Computational and Experimental Prediction for Detection of Two Dust Populations in the Earth-Lunar Lagrange 2 Point by the EQUULEUS-CLOTH system
Abstract
Cis-Lunar Object Detector within THermal Insulation (CLOTH) is the micrometeoroid penetration sensor mounted on EQUilibriUm Lunar-Earth point 6U Spacecraft (EQUULEUS), a joint deep-space cubesat mission between The University of Tokyo and Japan Aerospace Exploration Agency (JAXA), which will be launched in the late 2019. This is the first opportunity to reveal the micrometeoroid distribution around the Earth-Moon Lagrange point 2 (EML2). It is expected that CLOTH will detect two components of micrometeoroids during the cruise to EML2 region, i.e. sporadic dust particles originated from the interplanetary space and the EML2 ejecta particles produced by temporary captured orbiters (TCOs). The CLOTH sensor has laminated structure composed of polyvinylidene fluoride film sensors and the multilayer insulation (MLI) of spacecraft. Due to its sensor structure, CLOTH can detect particles that penetrates the outermost layer film of MLI. In this presentation, we report the micrometeoroid detection performance of CLOTH focusing on the damage and penetration of the outermost layer obtained by hypervelocity impact (HVI) experiments and computational simulations. HVI experiments were performed by using the two-stage light gas gun at JAXA/ISAS and the laser-induced particle impact test (LIPIT) facility at Massachusetts Institute of Technology.

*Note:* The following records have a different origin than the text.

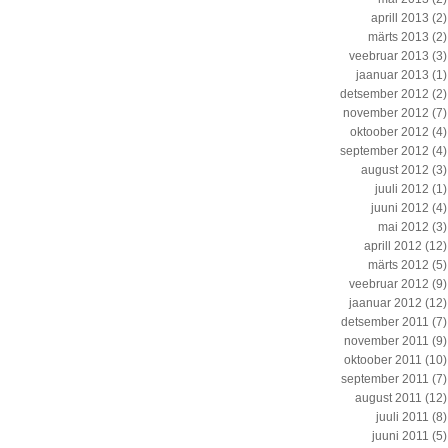
aprill 2013
(2)
märts 2013
(2)
veebruar 2013
(3)
jaanuar 2013
(1)
detsember 2012
(2)
november 2012
(7)
oktoober 2012
(4)
september 2012
(4)
august 2012
(3)
juuli 2012
(1)
juuni 2012
(4)
mai 2012
(3)
aprill 2012
(12)
märts 2012
(5)
veebruar 2012
(9)
jaanuar 2012
(12)
detsember 2011
(7)
november 2011
(9)
oktoober 2011
(10)
september 2011
(7)
august 2011
(12)
juuli 2011
(8)
juuni 2011
(5)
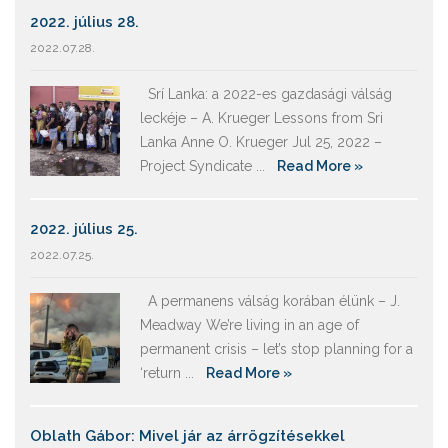
2022. július 28.
2022.07.28.
Srí Lanka: a 2022-es gazdasági válság
leckéje – A. Krueger Lessons from Sri
Lanka Anne O. Krueger Jul 25, 2022 –
Project Syndicate ...
Read More »
2022. július 25.
2022.07.25.
A permanens válság korában élünk – J.
Meadway We’re living in an age of
permanent crisis – let’s stop planning for a
‘return ...
Read More »
Oblath Gábor: Mivel jár az árrögzítésekkel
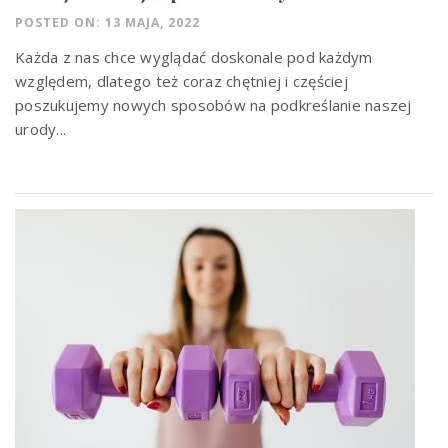
POSTED ON: 13 MAJA, 2022
Każda z nas chce wyglądać doskonale pod każdym
względem, dlatego też coraz chętniej i częściej
poszukujemy nowych sposobów na podkreślanie naszej
urody...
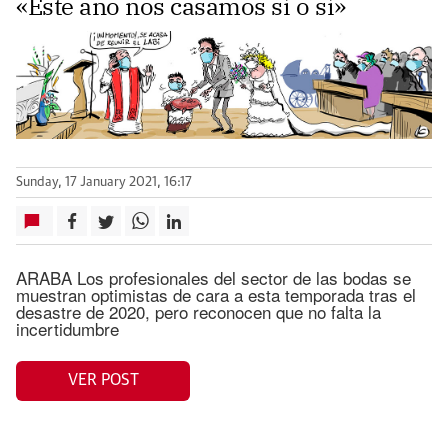
«Este año nos casamos sí o sí»
Sunday, 17 January 2021, 16:17
ARABA Los profesionales del sector de las bodas se
muestran optimistas de cara a esta temporada tras el
desastre de 2020, pero reconocen que no falta la
incertidumbre
VER POST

In the experiments, we used soda-lime glass particles of 4-30 μm diameter accelerated at 1-7 km/s. For complementing the HVI experiments, computational simulation with finite element method in AUTODYN_ was performed. From the experiment and simulation results, we revealed the clear difference in detectable impact condition for the two components of micrometeoroids.
- Publication:
-
42nd COSPAR Scientific Assembly
- Pub Date:
- July 2018
- Bibcode:
- 2018cosp...42E1625J